Erst wenn diese Stationen alle durchlaufen waren, kamen die Zwangsarbeiter zu ihrem Geld. Nicht jeder bekam gleich viel Geld. So bekamen die Zwangsarbeiter, die in einem gewerblichen Unternehmen waren, mehr Geld als die, die in der Landwirtschaft oder im Haushalt tätig waren. Die Summen lagen zwischen 1000 und 15000 Mark. Wenn es jedoch mehr Anträge als geplant gab, bekam jeder weniger Geld.
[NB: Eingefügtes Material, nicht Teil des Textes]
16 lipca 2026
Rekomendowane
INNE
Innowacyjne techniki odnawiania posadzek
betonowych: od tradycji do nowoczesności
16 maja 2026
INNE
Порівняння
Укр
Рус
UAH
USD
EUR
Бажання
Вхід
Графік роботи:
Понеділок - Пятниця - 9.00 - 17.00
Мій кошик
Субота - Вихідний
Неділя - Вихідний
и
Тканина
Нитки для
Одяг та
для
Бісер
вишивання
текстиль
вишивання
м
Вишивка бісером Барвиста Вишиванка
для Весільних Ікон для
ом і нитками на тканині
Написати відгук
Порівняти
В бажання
Denn in dem „Geldtopf“ waren nur 5 Milliarden € vorhanden und auch nur soviel konnte ausgezahlt werden.
Antragskriterien
Um Geld zu bekommen, mussten die Zwangsarbeiter an die Stiftung einen Antrag stellen.
„(1) Deportation in ein Territorium außerhalb ihres Heimatlandes,
(2) Zwangsarbeit in Deutschland oder deutsch besetztem Gebiet in der Industrie oder im Dienstleistungssektor (ohne Häusliche Dienstleistungen, aber incl. öffentlicher Hand) und
(3) besonders schlechte Lebensbedingungen.“13
Allen Antragstellern wurde normalerweise geglaubt, dass die 1. und die 3. Bedingung erfüllt waren. Die 2. Bedingung, dass sie überhaupt Zwangsarbeiter waren, mussten sie jedoch so gut begründen, dass es bei der Stiftung glaubhaft ankam.
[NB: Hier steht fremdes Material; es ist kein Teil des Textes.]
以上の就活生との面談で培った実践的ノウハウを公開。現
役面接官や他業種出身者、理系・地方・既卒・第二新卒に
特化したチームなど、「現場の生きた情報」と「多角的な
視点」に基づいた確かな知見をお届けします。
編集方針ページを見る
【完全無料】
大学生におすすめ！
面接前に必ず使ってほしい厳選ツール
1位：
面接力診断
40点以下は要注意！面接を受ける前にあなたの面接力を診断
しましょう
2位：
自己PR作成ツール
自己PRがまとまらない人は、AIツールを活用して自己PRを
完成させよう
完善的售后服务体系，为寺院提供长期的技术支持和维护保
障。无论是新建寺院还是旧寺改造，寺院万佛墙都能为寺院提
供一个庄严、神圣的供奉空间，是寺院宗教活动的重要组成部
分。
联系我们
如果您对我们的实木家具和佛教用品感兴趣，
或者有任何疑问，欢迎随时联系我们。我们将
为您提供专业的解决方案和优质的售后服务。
Die Berechtigung einen Antrag zu stellen, hatten nur selbst Betroffene oder deren Erben, „...insoweit erstere am 15. Februar 1999, dem Tag vor der Stiftungsinitiative, am Leben waren.“14
Die Auszahlung des Geldes sollte so schnell wie möglich verlaufen. Und dies sollte nicht durch lang anhaltende Verhandlungen über die Nachweise oder über die Auszahlungsbedingungen verhindert werden. Denn man wollte keine Anschuldigungen riskieren, in denen es hieß, dass sie das Problem auf „biologische“ Weise lösen wollten.
Wie wurde das Geld dann verteilt? Wie waren die Reaktionen der Opfer?
Die Stiftung hatte in den jeweiligen Ländern Partner. Die Chefs der jeweiligen Banken in den Ländern kümmerten sich teils selbst darum und schauten, ob alles nach dem Rechten ablief. Den Opfern wurde dann das Geld als Scheck übergeben. Im Großen und Ganzen verlief alles reibungslos.
Zur Kontrolle, ob das Geld auch wirklich angekommen war, verschickte die Stiftung 7000 Kontrollbriefe an die Opfer in 88 Ländern. Die Antwortbriefe waren sehr überraschend. Es gab zwar hier und da Beschwerden, dass es erstens zu wenig Geld war und dieses zweitens viel zu spät kam, aber die meisten waren positiv. Einige schickten ihren Scheck zurück und meinten, dass das Geld eher Bedürftigen geschickt werden sollte. Manche Erben behielten den Scheck, lösten ihn aber nicht ein, denn sie wollten ihn als Erinnerung behalten, als einen Beweis, dass ihre Eltern endlich gewürdigt wurden. Anderen Opfern half es auch mit ihren Mitmenschen darüber zu reden, was ihnen damals widerfahren ist.
Dennoch war es nur „eine Geste des guten Willens – und der Hoffnungslosigkeit.“15
[1] Vgl. Die Zeit, 13.Ausgabe vom 22.03.2007, Zitat von Michael Jansen,
Chef der Stiftung „Erinnerung, Verantwortung und Zukunft“.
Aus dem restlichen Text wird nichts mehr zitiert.